Exercise goal:
Apart from the pictures, return every line of the listing exactly.

Data for processing:
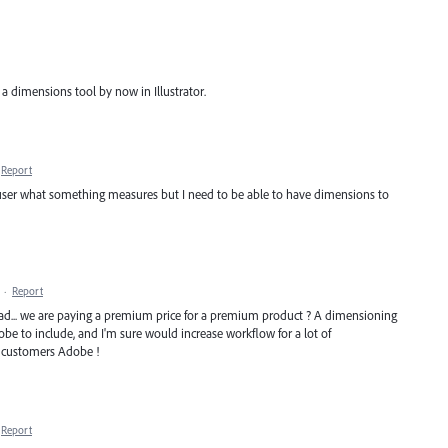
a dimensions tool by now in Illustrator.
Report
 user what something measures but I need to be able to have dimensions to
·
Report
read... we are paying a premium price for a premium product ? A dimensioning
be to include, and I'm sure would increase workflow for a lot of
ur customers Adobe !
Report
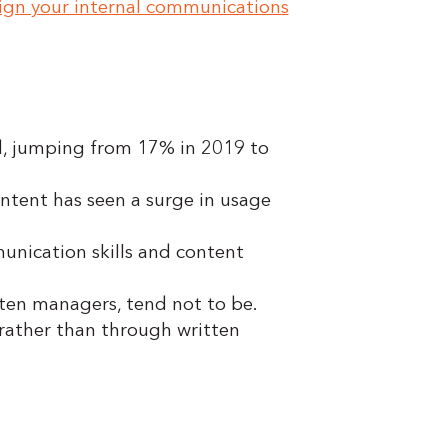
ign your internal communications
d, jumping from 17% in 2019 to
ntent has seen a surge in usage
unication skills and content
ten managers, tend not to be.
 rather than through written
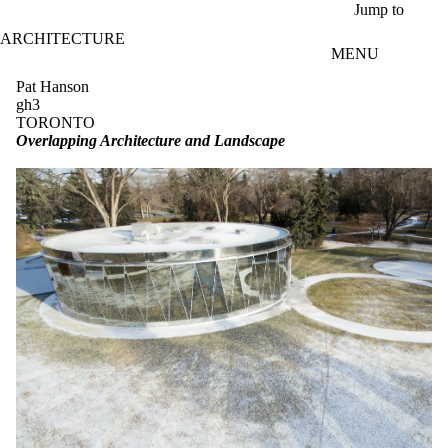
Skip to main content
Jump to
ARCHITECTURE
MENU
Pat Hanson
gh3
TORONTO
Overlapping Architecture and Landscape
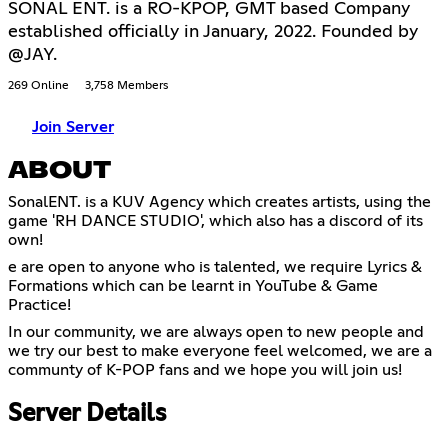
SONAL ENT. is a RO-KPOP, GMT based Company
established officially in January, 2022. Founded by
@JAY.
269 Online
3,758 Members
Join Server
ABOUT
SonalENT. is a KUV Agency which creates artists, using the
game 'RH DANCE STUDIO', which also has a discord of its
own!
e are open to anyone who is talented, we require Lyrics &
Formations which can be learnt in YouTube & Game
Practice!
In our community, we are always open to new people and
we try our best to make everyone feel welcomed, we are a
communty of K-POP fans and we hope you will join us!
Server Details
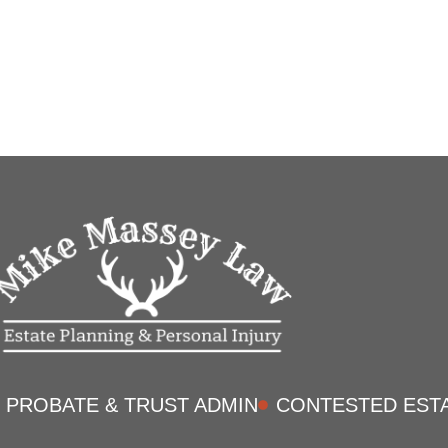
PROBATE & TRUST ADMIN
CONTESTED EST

Result for this exercise:
a dimensions tool by now in Illustrator.
Report
 user what something measures but I need to be able to have dimensions to
·
Report
read... we are paying a premium price for a premium product ? A dimensioning
be to include, and I'm sure would increase workflow for a lot of
ur customers Adobe !
Report
ign your internal communications
d, jumping from 17% in 2019 to
ntent has seen a surge in usage
unication skills and content
ten managers, tend not to be.
 rather than through written
Skip to main content
Jump to
ARCHITECTURE
MENU
Pat Hanson
gh3
TORONTO
Overlapping Architecture and Landscape
SONAL ENT. is a RO-KPOP, GMT based Company
established officially in January, 2022. Founded by
@JAY.
269 Online
3,758 Members
Join Server
ABOUT
SonalENT. is a KUV Agency which creates artists, using the
game 'RH DANCE STUDIO', which also has a discord of its
own!
e are open to anyone who is talented, we require Lyrics &
Formations which can be learnt in YouTube & Game
Practice!
In our community, we are always open to new people and
we try our best to make everyone feel welcomed, we are a
communty of K-POP fans and we hope you will join us!
Server Details
PROBATE & TRUST ADMIN
CONTESTED EST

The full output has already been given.